Viele Chancen für Mädchen in „typisch“ männlichen Berufen

Feuerwehrfrau Wiebke Gressmann stellte den jungen Frauen aus Wilhelmsburg den Beruf bei der Feuerwehr vor Foto: au

Viele Chancen für Mädchen in „typisch“ männlichen Berufen.

Berufsfindungstage für Mädchen in der Honigfabrik.

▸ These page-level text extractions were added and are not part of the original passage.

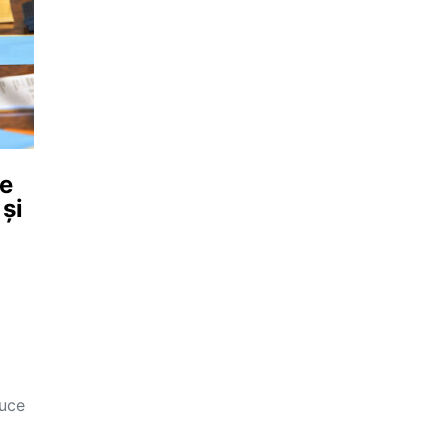
le
și
duce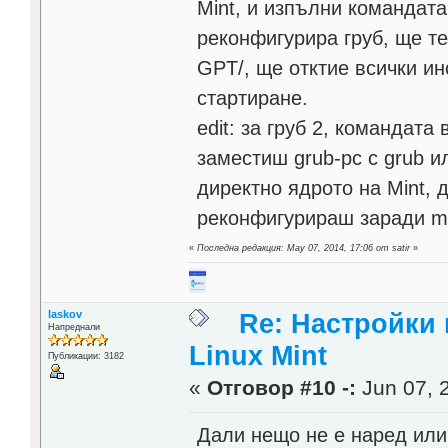
Mint, и изпълни командата
реконфигурира груб, ще те
GPT/, ще отктие всички и
стартиране.
edit: за груб 2, командат
заместиш grub-pc с grub и
директно ядрото на Mint, 
реконфигурираш заради mbr
«
Последна редакция: May 07, 2014, 17:06 от satir
»
laskov
Re: Настройки
Напреднали
Linux Mint
Публикации: 3182
«
Отговор #10 -:
Jun 07, 
Дали нещо не е наред или.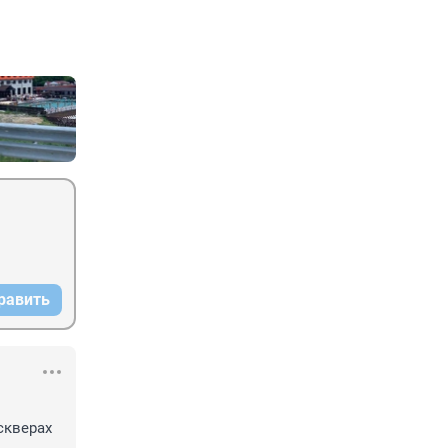
равить
кверах 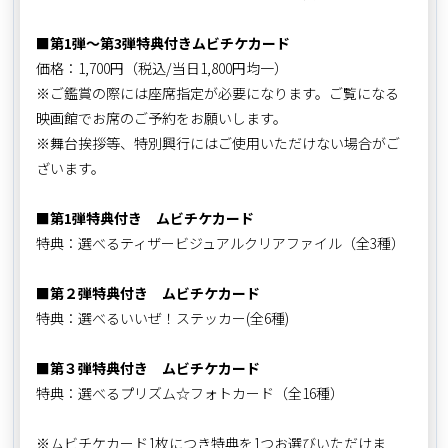
■第1弾～第3弾特典付きムビチケカード
価格：1,700円（税込/当日1,800円均一）
※ご鑑賞の際には座席指定が必要になります。ご覧になる
映画館でお席のご予約をお願いします。
※舞台挨拶等、特別興行にはご使用いただけない場合がご
ざいます。
■第1弾特典付き ムビチケカード
特典：選べるティザービジュアルクリアファイル（全3種）
■第２弾特典付き ムビチケカード
特典：選べるいいぜ！ステッカー(全6種)
■第３弾特典付き ムビチケカード
特典：選べるプリズム☆フォトカード（全16種）
※ムビチケカード1枚につき特典を1つお選びいただけま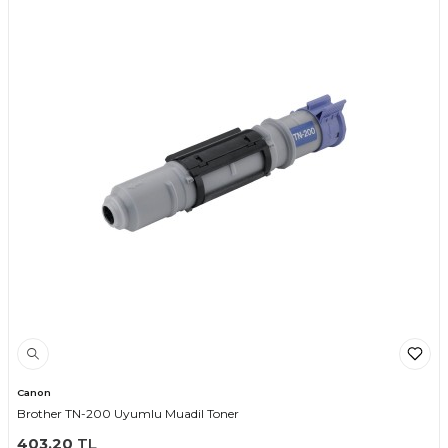
Canon
Brother TN-200 Uyumlu Muadil Toner
403,20
TL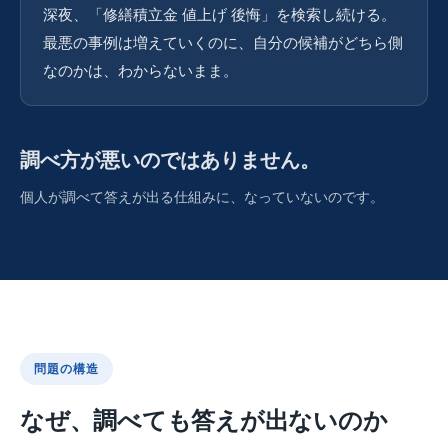
深夜、「修繕積立金 値上げ 後悔」を検索し続ける。
最悪の事例は増えていくのに、自分の候補がどちら側
なのかは、わからないまま。
調べ方が悪いのではありません。
個人が調べて答えが出る仕組みに、なっていないのです。
問題の構造
なぜ、調べても答えが出ないのか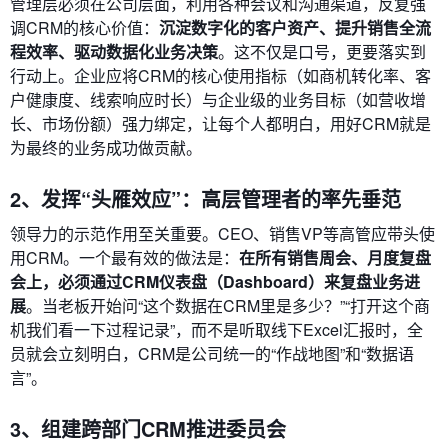
管理层必须在公司层面，利用各种会议和沟通渠道，反复强
调CRM的核心价值：
沉淀数字化的客户资产、提升销售全流
程效率、驱动数据化业务决策
。这不仅是口号，更要落实到
行动上。企业应将CRM的核心使用指标（如商机转化率、客
户健康度、线索响应时长）与企业级的业务目标（如营收增
长、市场份额）强力绑定，让每个人都明白，用好CRM就是
为最终的业务成功做贡献。
2、发挥“头雁效应”：高层管理者的率先垂范
领导力的示范作用至关重要。CEO、销售VP等高管应带头使
用CRM。一个最有效的做法是：
在所有销售周会、月度复盘
会上，必须通过CRM仪表盘（Dashboard）来复盘业务进
展
。当老板开始问“这个数据在CRM里是多少？”“打开这个商
机我们看一下过程记录”，而不是听取线下Excel汇报时，全
员就会立刻明白，CRM是公司统一的“作战地图”和“数据语
言”。
3、组建跨部门CRM推进委员会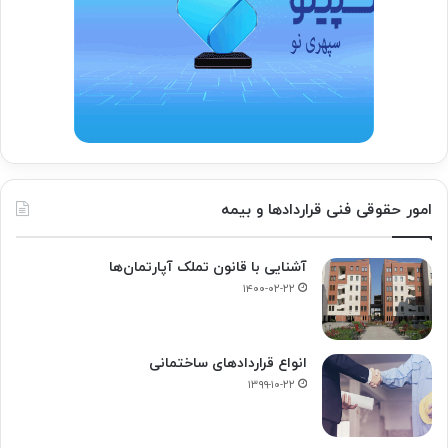
امور حقوقی فنی قراردادها و بیمه
آشنایی با قانون تملک آپارتمان‌ها
۱۴۰۰-۰۲-۲۲
انواع قراردادهای ساختمانی
۱۳۹۹-۱۰-۲۲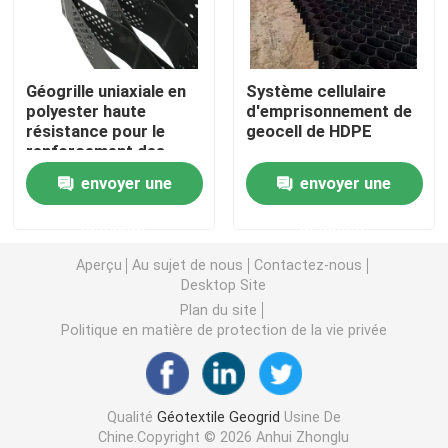
Grille en plastique d'herbe
Géogrille uniaxiale en
Système cellulaire
polyester haute
d'emprisonnement de
tissu de drainage de géotextile
résistance pour le
geocell de HDPE
renforcement des
sols, le support de
HDPE Geocell
envoyer une
envoyer une
géocellules et
diverses applications
demande
demande
de génie civil. Durable,
Revêtement d'étang de Geomembrane
fiable et disponible.
Aperçu
Au sujet de nous
Contactez-nous
Desktop Site
Sacs de asséchage de Geotube
Plan du site
Politique en matière de protection de la vie privée
Géotextile Geobag
Qualité
Géotextile Geogrid
Usine De
Contrôle d'érosion de Geomat
Chine.Copyright © 2026 Anhui Zhonglu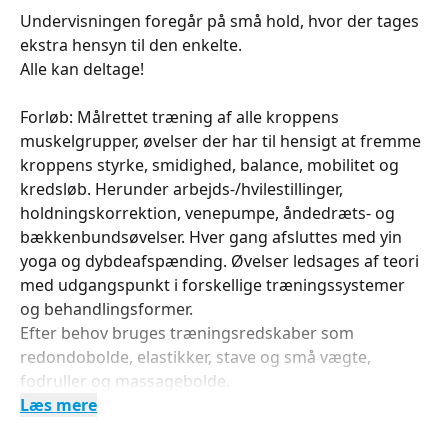
Undervisningen foregår på små hold, hvor der tages
ekstra hensyn til den enkelte.
Alle kan deltage!
Forløb: Målrettet træning af alle kroppens
muskelgrupper, øvelser der har til hensigt at fremme
kroppens styrke, smidighed, balance, mobilitet og
kredsløb. Herunder arbejds-/hvilestillinger,
holdningskorrektion, venepumpe, åndedræts- og
bækkenbundsøvelser. Hver gang afsluttes med yin
yoga og dybdeafspænding. Øvelser ledsages af teori
med udgangspunkt i forskellige træningssystemer
og behandlingsformer.
Efter behov bruges træningsredskaber som
redondobolde, elastikker, stave og små vægte,
fodruller og massagebolde.
Læs mere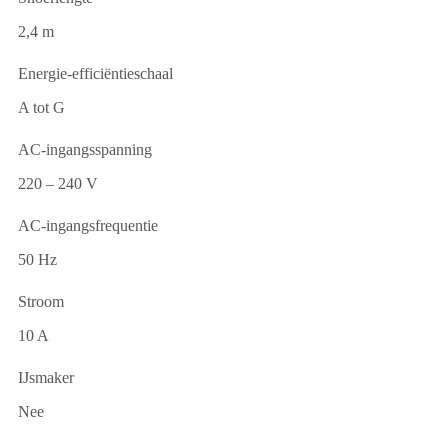
2,4 m
Energie-efficiëntieschaal
A tot G
AC-ingangsspanning
220 – 240 V
AC-ingangsfrequentie
50 Hz
Stroom
10 A
IJsmaker
Nee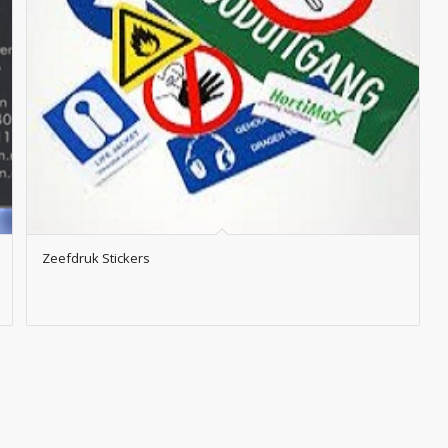
Zeefdruk Stickers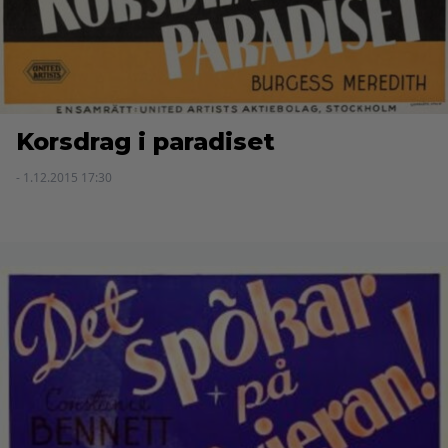
Korsdrag i paradiset
- 1.12.2015 17:30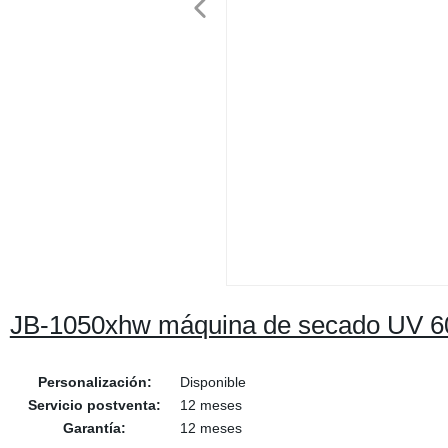
JB-1050xhw máquina de secado UV 
Personalización:
Disponible
Servicio postventa:
12 meses
Garantía:
12 meses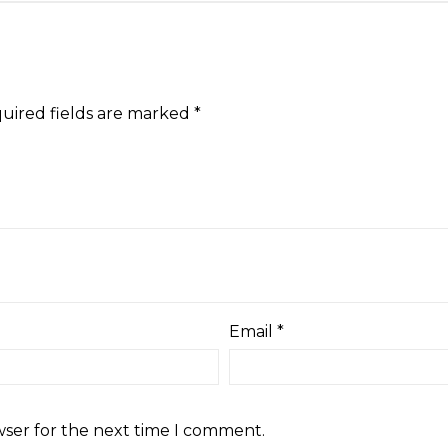
uired fields are marked
*
Email
*
wser for the next time I comment.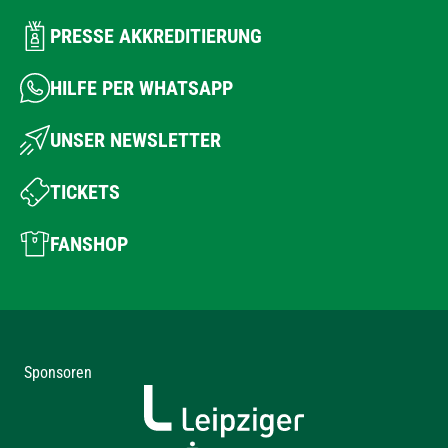
PRESSE AKKREDITIERUNG
HILFE PER WHATSAPP
UNSER NEWSLETTER
TICKETS
FANSHOP
Sponsoren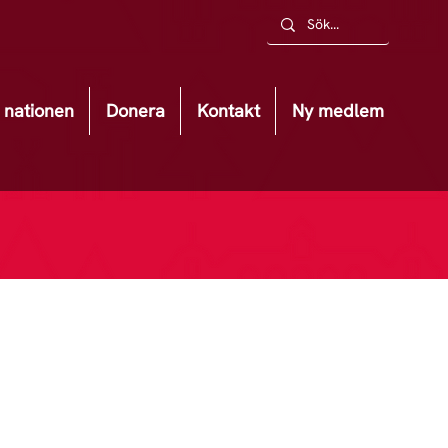
nationen
Donera
Kontakt
Ny medlem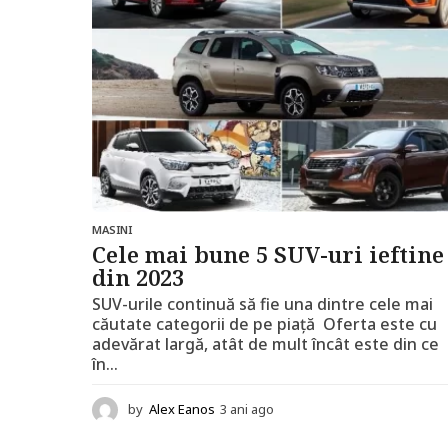
MASINI
Cele mai bune 5 SUV-uri ieftine
din 2023
SUV-urile continuă să fie una dintre cele mai
căutate categorii de pe piață Oferta este cu
adevărat largă, atât de mult încât este din ce
în...
by
Alex Eanos
3 ani ago
3
a
n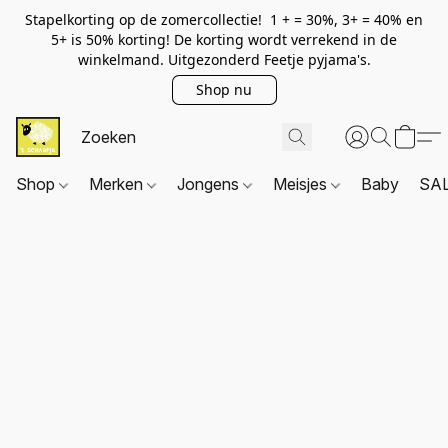
Stapelkorting op de zomercollectie! 1 + = 30%, 3+ = 40% en
5+ is 50% korting! De korting wordt verrekend in de
winkelmand. Uitgezonderd Feetje pyjama's.
Shop nu
Shop
Merken
Jongens
Meisjes
Baby
SA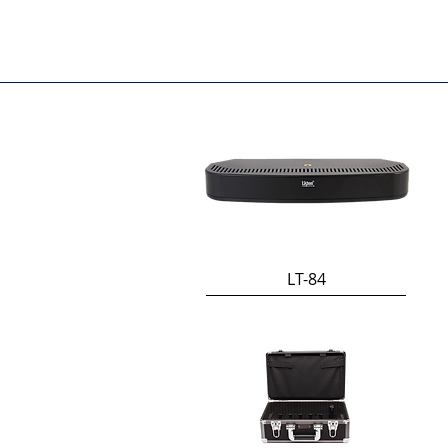
LT-84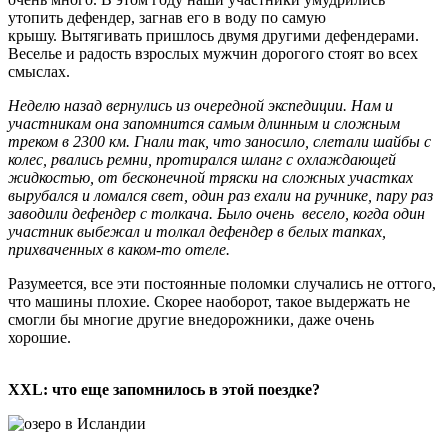
утопить дефендер, загнав его в воду по самую
крышу. Вытягивать пришлось двумя другими дефендерами.
Веселье и радость взрослых мужчин дорогого стоят во всех
смыслах.
Неделю назад вернулись из очередной экспедиции. Нам и
участникам она запомнится самым длинным и сложным
треком в 2300 км. Гнали так, что заносило, слетали шайбы с
колес, рвались ремни, протирался шланг с охлаждающей
жидкостью, от бесконечной тряски на сложных участках
вырубался и ломался свет, один раз ехали на ручнике, пару раз
заводили дефендер с толкача. Было очень весело, когда один
участник выбежал и толкал дефендер в белых тапках,
прихваченных в каком-то отеле.
Разумеется, все эти постоянные поломки случались не оттого,
что машины плохие. Скорее наоборот, такое выдержать не
смогли бы многие другие внедорожники, даже очень
хорошие.
XXL: что еще запомнилось в этой поездке?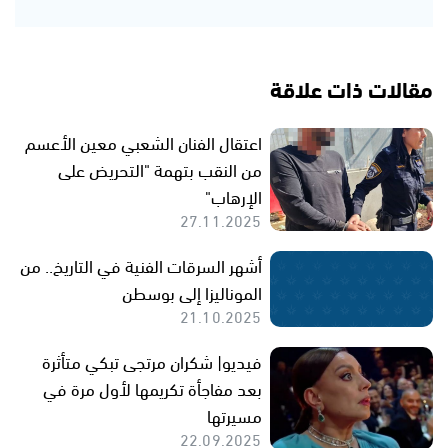
مقالات ذات علاقة
اعتقال الفنان الشعبي معين الأعسم
من النقب بتهمة "التحريض على
الإرهاب"
27.11.2025
أشهر السرقات الفنية في التاريخ.. من
الموناليزا إلى بوسطن
21.10.2025
فيديو| شكران مرتجى تبكي متأثرة
بعد مفاجأة تكريمها لأول مرة في
مسيرتها
22.09.2025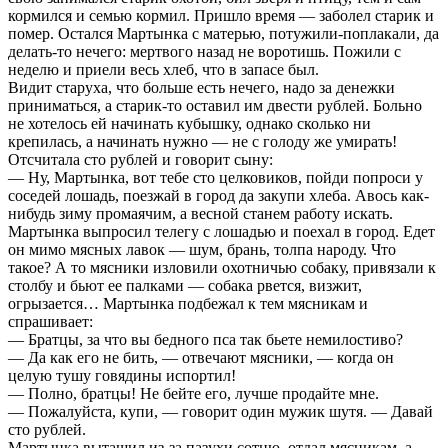
кормился и семью кормил. Пришло время — заболел старик и
помер. Остался Мартынка с матерью, потужили-поплакали, да
делать-то нечего: мертвого назад не воротишь. Пожили с
неделю и приели весь хлеб, что в запасе был.
Видит старуха, что больше есть нечего, надо за денежки
приниматься, а старик-то оставил им двести рублей. Больно
не хотелось ей начинать кубышку, однако сколько ни
крепилась, а начинать нужно — не с голоду же умирать!
Отсчитала сто рублей и говорит сыну:
— Ну, Мартынка, вот тебе сто целковиков, пойди попроси у
соседей лошадь, поезжай в город да закупи хлеба. Авось как-
нибудь зиму промаячим, а весной станем работу искать.
Мартынка выпросил телегу с лошадью и поехал в город. Едет
он мимо мясных лавок — шум, брань, толпа народу. Что
такое? А то мясники изловили охотничью собаку, привязали к
столбу и бьют ее палками — собака рвется, визжит,
огрызается… Мартынка подбежал к тем мясникам и
спрашивает:
— Братцы, за что вы бедного пса так бьете немилостиво?
— Да как его не бить, — отвечают мясники, — когда он
целую тушу говядины испортил!
— Полно, братцы! Не бейте его, лучше продайте мне.
— Пожалуйста, купи, — говорит один мужик шутя. — Давай
сто рублей.
Мартынка вытащил из-за пазухи сотню, отдал мясникам, а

Die Mädchen hören konzentriert zu, als Feuerwehrfrau Wiebke Gressmann ihnen an diesem Freitagmorgen die Funktion eines Atemschutzgerätes erklärt. Sie stehen vor einem riesigen Feuerwehrauto, mit dem die jungen Frauen – natürlich in Feuerwehrkleidung – kurz vorher zur Besichtigung der Wilhelmsburger Feuerwache gefahren sind. Wie schwer die Ausrüstung der Feuerwehrfrau ist, merken die sieben Mädchen im Alter von 13 und 14 Jahren, als Wiebke Gressmann ihnen das rund 20 Kilogramm schwere Gerät aufsetzt. Doch abschrecken lassen sich die Teenager davon nicht, ihr großes Interesse an diesem Beruf zu zeigen. Damit haben die Organisatoren der diesjährigen Berufsfindungstage für Mädchen in der Honigfabrik Wilhelmsburg bereits ein Ziel erreicht. „Wir wollen den Mädchen vorrangig die gewerblich-technischen Berufe praktisch näher bringen“, erklärt Nihada Moric vom Mädchentreff Kirchdorf-Süd Dolle Deerns e.V.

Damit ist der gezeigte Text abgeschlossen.